For instance, Professor Cathie Martin, who led the development of the gene-edited tomato that could be the first crop of its kind to go on sale in the UK, told The National that the process did insert ­foreign genes that were removed ­before the final plant was put to market.

And be in no doubt that, as the European Court of Justice has ruled, gene editing does indeed create genetically modified organisms (GMOs).

Yet if the UK government gets away with its new legislation, it would allow plants created using foreign genes to be classified as ‘natural’ and they will be exempt from regulation and labelling.

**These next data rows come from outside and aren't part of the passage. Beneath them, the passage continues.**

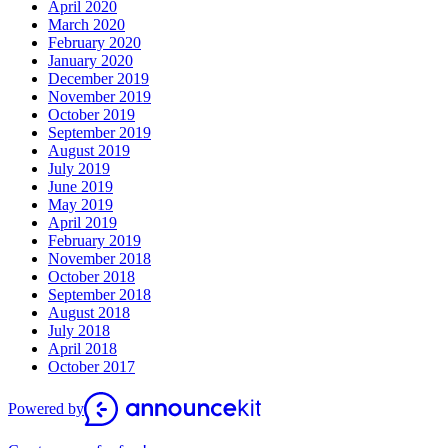
April 2020
March 2020
February 2020
January 2020
December 2019
November 2019
October 2019
September 2019
August 2019
July 2019
June 2019
May 2019
April 2019
February 2019
November 2018
October 2018
September 2018
August 2018
July 2018
April 2018
October 2017
Powered by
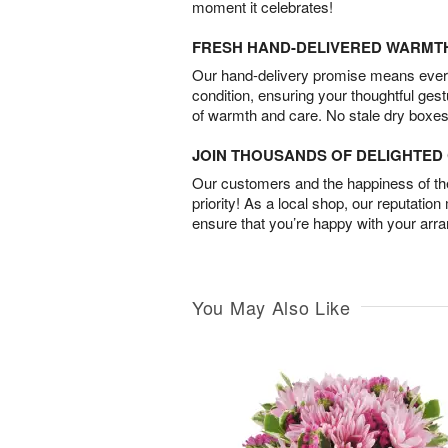
moment it celebrates!
FRESH HAND-DELIVERED WARMT
Our hand-delivery promise means every
condition, ensuring your thoughtful ges
of warmth and care. No stale dry boxes
JOIN THOUSANDS OF DELIGHTE
Our customers and the happiness of thei
priority! As a local shop, our reputation
ensure that you’re happy with your arr
You May Also Like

This should alarm us. A recent experiment in the US serves as a timely warning of how this volatile technology produces unpredictable, negative and irreversible results.

Researchers at Georgia State University just reported on how their gene editing experiment to reduce aggression in hamsters misfired when their ‘precision’ alterations instead bred ultra-vicious rodents. In other words, the scientists anticipated a favourable outcome, but got the opposite result.

In the realm of food, the most obvious risks of gene editing are the production of toxins and allergens that could wreak havoc with human and animal health. Who has an appetite for that?

Last year’s government consultation found 88% of citizens don’t want gene-edited foods treated differently to other genetically modified products.

Is it any wonder that, very sensibly, no UK supermarket is willing to say it will stock gene-edited food?